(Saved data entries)
+ + + + +

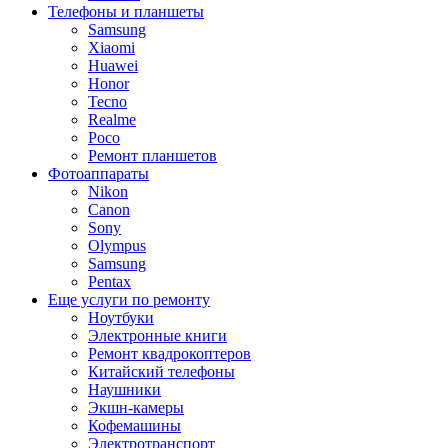
Телефоны и планшеты
Samsung
Xiaomi
Huawei
Honor
Tecno
Realme
Poco
Ремонт планшетов
Фотоаппараты
Nikon
Canon
Sony
Olympus
Samsung
Pentax
Еще услуги по ремонту
Ноутбуки
Электронные книги
Ремонт квадрокоптеров
Китайский телефоны
Наушники
Экшн-камеры
Кофемашины
Электротранспорт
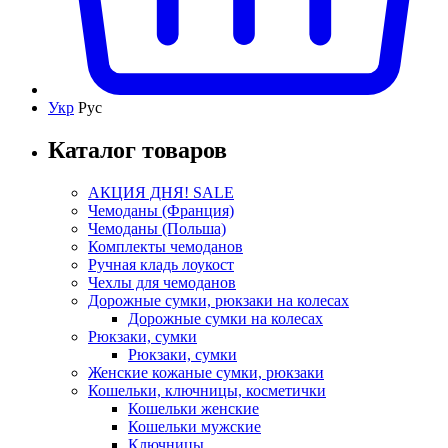
Укр
Рус
Каталог товаров
АКЦИЯ ДНЯ! SALE
Чемоданы (Франция)
Чемоданы (Польша)
Комплекты чемоданов
Ручная кладь лоукост
Чехлы для чемоданов
Дорожные сумки, рюкзаки на колесах
Дорожные сумки на колесах
Рюкзаки, сумки
Рюкзаки, сумки
Женские кожаные сумки, рюкзаки
Кошельки, ключницы, косметички
Кошельки женские
Кошельки мужские
Ключницы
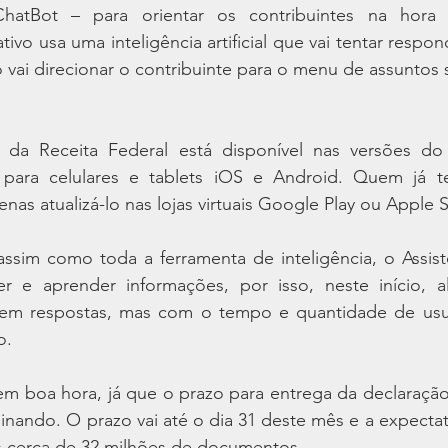
atBot – para orientar os contribuintes na hora 
ivo usa uma inteligência artificial que vai tentar respon
 vai direcionar o contribuinte para o menu de assuntos
l da Receita Federal está disponível nas versões do 
ara celulares e tablets iOS e Android. Quem já tem
enas atualizá-lo nas lojas virtuais Google Play ou Apple 
sim como toda a ferramenta de inteligência, o Assiste
r e aprender informações, por isso, neste início, a
sem respostas, mas com o tempo e quantidade de usuá
o.
em boa hora, já que o prazo para entrega da declaração
inando. O prazo vai até o dia 31 deste mês e a expectati
 cerca de 32 milhões de documentos.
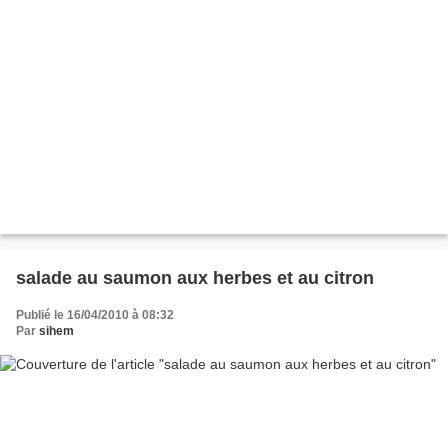
salade au saumon aux herbes et au citron
Publié le 16/04/2010 à 08:32
Par
sihem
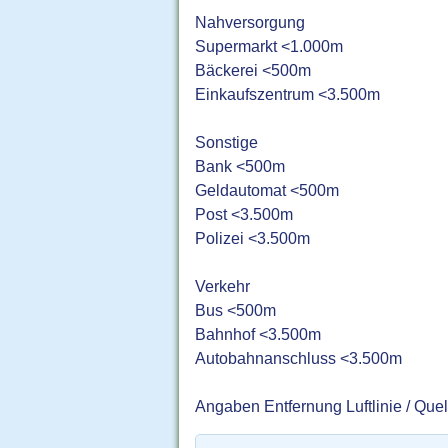
Nahversorgung
Supermarkt <1.000m
Bäckerei <500m
Einkaufszentrum <3.500m
Sonstige
Bank <500m
Geldautomat <500m
Post <3.500m
Polizei <3.500m
Verkehr
Bus <500m
Bahnhof <3.500m
Autobahnanschluss <3.500m
Angaben Entfernung Luftlinie / Que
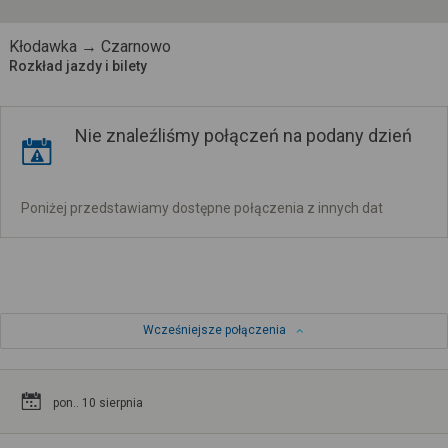
Kłodawka → Czarnowo
Rozkład jazdy i bilety
Nie znaleźliśmy połączeń na podany dzień
Poniżej przedstawiamy dostępne połączenia z innych dat
Wcześniejsze połączenia
pon.. 10 sierpnia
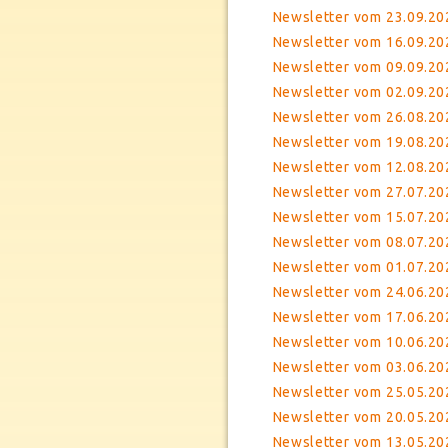
Newsletter vom 23.09.20
Newsletter vom 16.09.2
Newsletter vom 09.09.202
Newsletter vom 02.09.202
Newsletter vom 26.08.20
Newsletter vom 19.08.20
Newsletter vom 12.08.20
Newsletter vom 27.07.20
Newsletter vom 15.07.20
Newsletter vom 08.07.20
Newsletter vom 01.07.20
Newsletter vom 24.06.202
Newsletter vom 17.06.20
Newsletter vom 10.06.20
Newsletter vom 03.06.202
Newsletter vom 25.05.20
Newsletter vom 20.05.20
Newsletter vom 13.05.20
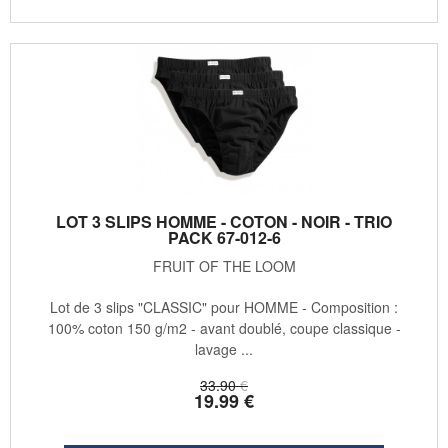
LOT 3 SLIPS HOMME - COTON - NOIR - TRIO
PACK 67-012-6
FRUIT OF THE LOOM
Lot de 3 slips "CLASSIC" pour HOMME - Composition :
100% coton 150 g/m2 - avant doublé, coupe classique -
lavage ...
33
.90
€
19
.99
€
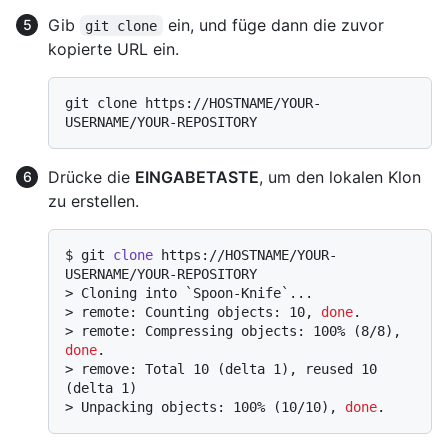
Gib
ein, und füge dann die zuvor
git clone
kopierte URL ein.
git clone https://HOSTNAME/YOUR-
Drücke die
EINGABETASTE
, um den lokalen Klon
zu erstellen.
$ 
git 
clone
 https://HOSTNAME/YOUR-
USERNAME/YOUR-REPOSITORY
> 
Cloning into `Spoon-Knife`...
> 
remote: Counting objects: 10, 
done
.
> 
remote: Compressing objects: 100% (8/8), 
done
.
> 
remove: Total 10 (delta 1), reused 10 
(delta 1)
> 
Unpacking objects: 100% (10/10), 
done
.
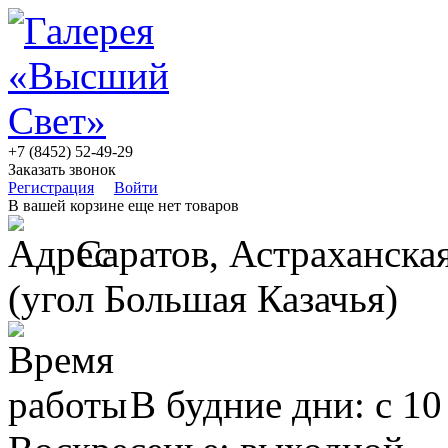
+7 (8452) 52-49-29
Заказать звонок
Регистрация
Войти
В вашей корзине еще нет товаров
Саратов, Астраханская
(угол Большая Казачья)
В будние дни: с 10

+ + + + +

Give the count of lines in the records that contain "para", and no other text.

3